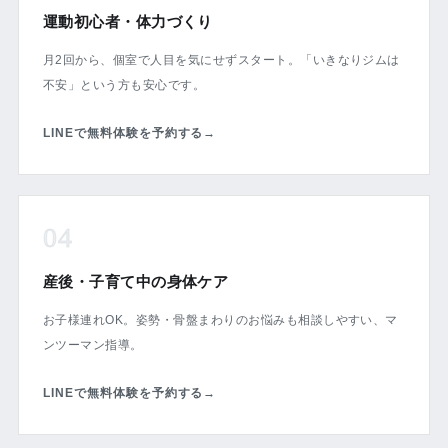
運動初心者・体力づくり
月2回から、個室で人目を気にせずスタート。「いきなりジムは
不安」という方も安心です。
LINEで無料体験を予約する
→
04
産後・子育て中の身体ケア
お子様連れOK。姿勢・骨盤まわりのお悩みも相談しやすい、マ
ンツーマン指導。
LINEで無料体験を予約する
→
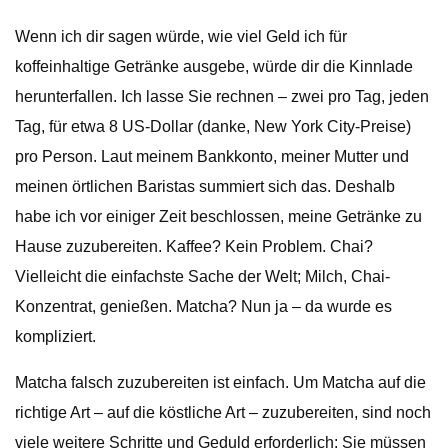
Wenn ich dir sagen würde, wie viel Geld ich für
koffeinhaltige Getränke ausgebe, würde dir die Kinnlade
herunterfallen. Ich lasse Sie rechnen – zwei pro Tag, jeden
Tag, für etwa 8 US-Dollar (danke, New York City-Preise)
pro Person. Laut meinem Bankkonto, meiner Mutter und
meinen örtlichen Baristas summiert sich das. Deshalb
habe ich vor einiger Zeit beschlossen, meine Getränke zu
Hause zuzubereiten. Kaffee? Kein Problem. Chai?
Vielleicht die einfachste Sache der Welt; Milch, Chai-
Konzentrat, genießen. Matcha? Nun ja – da wurde es
kompliziert.
Matcha falsch zuzubereiten ist einfach. Um Matcha auf die
richtige Art – auf die köstliche Art – zuzubereiten, sind noch
viele weitere Schritte und Geduld erforderlich: Sie müssen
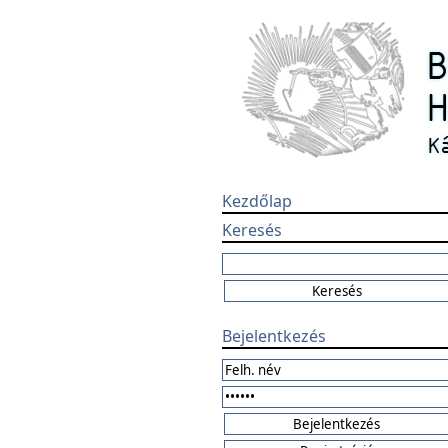
Kezdőlap
Keresés
Bejelentkezés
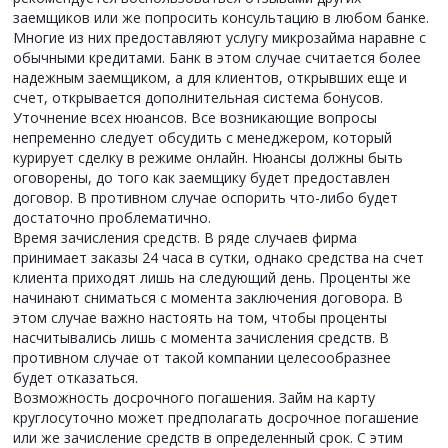
заемщиков или же попросить консультацию в любом банке.
Многие из них предоставляют услугу микрозайма наравне с
обычными кредитами. Банк в этом случае считается более
надежным заемщиком, а для клиентов, открывших еще и
счет, открывается дополнительная система бонусов.
Уточнение всех нюансов. Все возникающие вопросы
непременно следует обсудить с менеджером, который
курирует сделку в режиме онлайн. Нюансы должны быть
оговорены, до того как заемщику будет предоставлен
договор. В противном случае оспорить что-либо будет
достаточно проблематично.
Время зачисления средств. В ряде случаев фирма
принимает заказы 24 часа в сутки, однако средства на счет
клиента приходят лишь на следующий день. Проценты же
начинают сниматься с момента заключения договора. В
этом случае важно настоять на том, чтобы проценты
насчитывались лишь с момента зачисления средств. В
противном случае от такой компании целесообразнее
будет отказаться.
Возможность досрочного погашения. Займ на карту
круглосуточно может предполагать досрочное погашение
или же зачисление средств в определенный срок. С этим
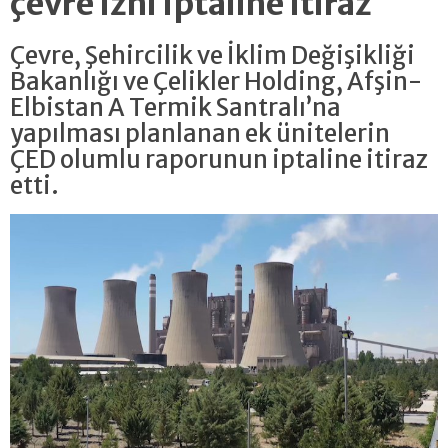
çevre izni iptaline itiraz
Çevre, Şehircilik ve İklim Değişikliği
Bakanlığı ve Çelikler Holding, Afşin-
Elbistan A Termik Santralı’na
yapılması planlanan ek ünitelerin
ÇED olumlu raporunun iptaline itiraz
etti.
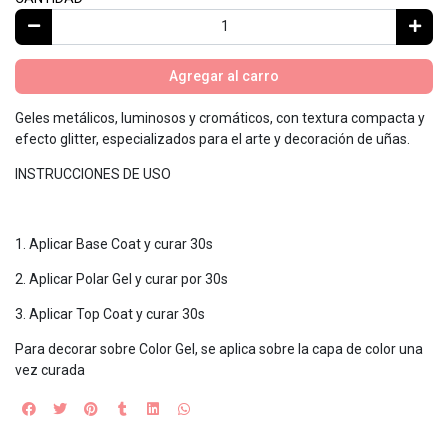
Agregar al carro
Geles metálicos, luminosos y cromáticos, con textura compacta y
efecto glitter, especializados para el arte y decoración de uñas.
INSTRUCCIONES DE USO
1. Aplicar Base Coat y curar 30s
2. Aplicar Polar Gel y curar por 30s
3. Aplicar Top Coat y curar 30s
Para decorar sobre Color Gel, se aplica sobre la capa de color una
vez curada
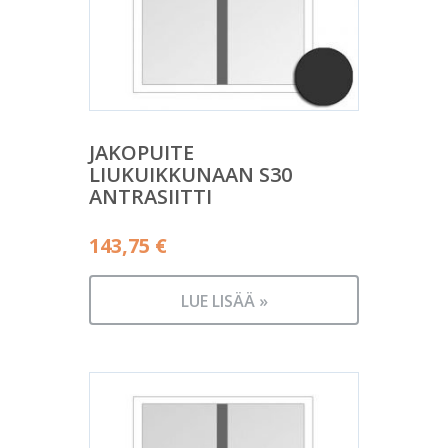
JAKOPUITE
LIUKUIKKUNAAN S30
ANTRASIITTI
143,75
€
LUE LISÄÄ »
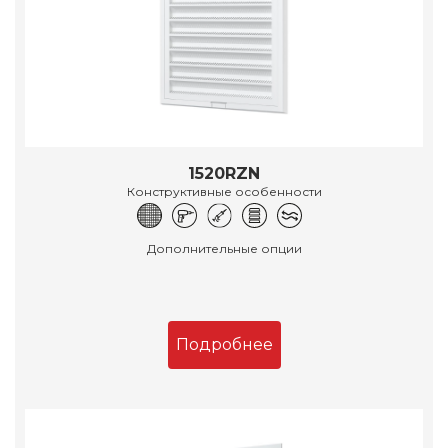
1520RZN
Конструктивные особенности
Дополнительные опции
Подробнее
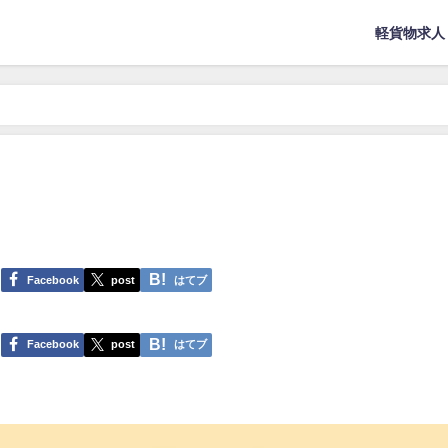
軽貨物求人
Facebook
post
はてブ
Facebook
post
はてブ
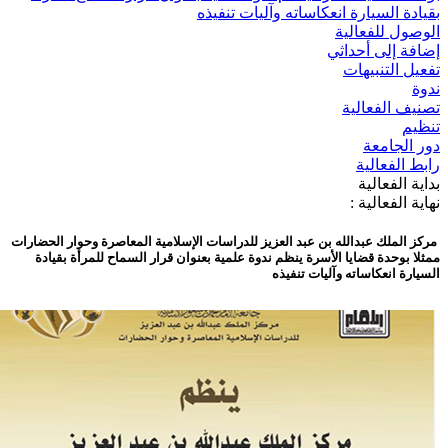
يادة السيارة انعكاساته وآليات تنفيذه
وصول للفعالية
افة إلى أحداثي
عيل التنبيهات
وة
نيف الفعالية
ظيم
ر الجامعة
بط الفعالية
اية الفعالية
اية الفعالية :
كز الملك عبدالله بن عبد العزيز للدراسات الإسلامية المعاصرة وحوار الحضارات
ثلا بوحدة قضايا الأسرة ينظم ندوة علمية بعنوان قرار السماح للمرأة بقيادة
يارة انعكاساته وآليات تنفيذه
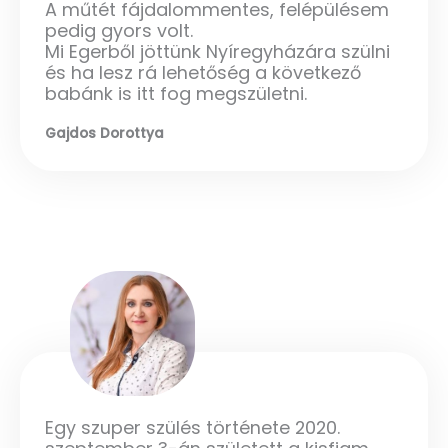
A műtét fájdalommentes, felépülésem
pedig gyors volt.
Mi Egerből jöttünk Nyíregyházára szülni
és ha lesz rá lehetőség a következő
babánk is itt fog megszületni.
Gajdos Dorottya
Egy szuper szülés története 2020.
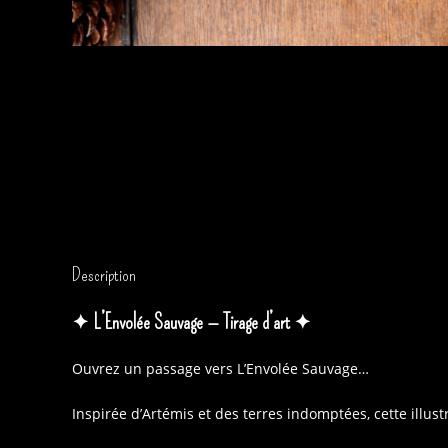
Description
✦ L’Envolée Sauvage — Tirage d’art ✦
Ouvrez un passage vers L’Envolée Sauvage…
Inspirée d’Artémis et des terres indomptées, cette illustr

____

# [ACTIVITY]
Give the records back exactly, with no pictures.

# [REPLY]
運動初心者・体力づくり
月2回から、個室で人目を気にせずスタート。「いきなりジムは
不安」という方も安心です。
LINEで無料体験を予約する
→
04
産後・子育て中の身体ケア
お子様連れOK。姿勢・骨盤まわりのお悩みも相談しやすい、マ
ンツーマン指導。
LINEで無料体験を予約する
→
Wenn ich dir sagen würde, wie viel Geld ich für
koffeinhaltige Getränke ausgebe, würde dir die Kinnlade
herunterfallen. Ich lasse Sie rechnen – zwei pro Tag, jeden
Tag, für etwa 8 US-Dollar (danke, New York City-Preise)
pro Person. Laut meinem Bankkonto, meiner Mutter und
meinen örtlichen Baristas summiert sich das. Deshalb
habe ich vor einiger Zeit beschlossen, meine Getränke zu
Hause zuzubereiten. Kaffee? Kein Problem. Chai?
Vielleicht die einfachste Sache der Welt; Milch, Chai-
Konzentrat, genießen. Matcha? Nun ja – da wurde es
kompliziert.
Matcha falsch zuzubereiten ist einfach. Um Matcha auf die
richtige Art – auf die köstliche Art – zuzubereiten, sind noch
viele weitere Schritte und Geduld erforderlich: Sie müssen
Kezdőlap
Keresés
Bejelentkezés
заемщиков или же попросить консультацию в любом банке.
Многие из них предоставляют услугу микрозайма наравне с
обычными кредитами. Банк в этом случае считается более
надежным заемщиком, а для клиентов, открывших еще и
счет, открывается дополнительная система бонусов.
Уточнение всех нюансов. Все возникающие вопросы
непременно следует обсудить с менеджером, который
курирует сделку в режиме онлайн. Нюансы должны быть
оговорены, до того как заемщику будет предоставлен
договор. В противном случае оспорить что-либо будет
достаточно проблематично.
Время зачисления средств. В ряде случаев фирма
принимает заказы 24 часа в сутки, однако средства на счет
клиента приходят лишь на следующий день. Проценты же
начинают сниматься с момента заключения договора. В
этом случае важно настоять на том, чтобы проценты
насчитывались лишь с момента зачисления средств. В
противном случае от такой компании целесообразнее
будет отказаться.
Возможность досрочного погашения. Займ на карту
круглосуточно может предполагать досрочное погашение
или же зачисление средств в определенный срок. С этим
çevre izni iptaline itiraz
Çevre, Şehircilik ve İklim Değişikliği
Bakanlığı ve Çelikler Holding, Afşin-
Elbistan A Termik Santralı’na
yapılması planlanan ek ünitelerin
ÇED olumlu raporunun iptaline itiraz
etti.
Agregar al carro
Geles metálicos, luminosos y cromáticos, con textura compacta y
efecto glitter, especializados para el arte y decoración de uñas.
INSTRUCCIONES DE USO
1. Aplicar Base Coat y curar 30s
2. Aplicar Polar Gel y curar por 30s
3. Aplicar Top Coat y curar 30s
Para decorar sobre Color Gel, se aplica sobre la capa de color una
vez curada
JAKOPUITE
LIUKUIKKUNAAN S30
ANTRASIITTI
143,75
€
LUE LISÄÄ »
1520RZN
Конструктивные особенности
Дополнительные опции
Подробнее
軽貨物求人
Facebook
post
はてブ
Facebook
post
はてブ
يادة السيارة انعكاساته وآليات تنفيذه
وصول للفعالية
افة إلى أحداثي
عيل التنبيهات
وة
نيف الفعالية
ظيم
ر الجامعة
بط الفعالية
اية الفعالية
اية الفعالية :
كز الملك عبدالله بن عبد العزيز للدراسات الإسلامية المعاصرة وحوار الحضارات
ثلا بوحدة قضايا الأسرة ينظم ندوة علمية بعنوان قرار السماح للمرأة بقيادة
يارة انعكاساته وآليات تنفيذه
A műtét fájdalommentes, felépülésem
pedig gyors volt.
Mi Egerből jöttünk Nyíregyházára szülni
és ha lesz rá lehetőség a következő
babánk is itt fog megszületni.
Gajdos Dorottya
Egy szuper szülés története 2020.
Description
✦ L’Envolée Sauvage — Tirage d’art ✦
Ouvrez un passage vers L’Envolée Sauvage…
Inspirée d’Artémis et des terres indomptées, cette illustr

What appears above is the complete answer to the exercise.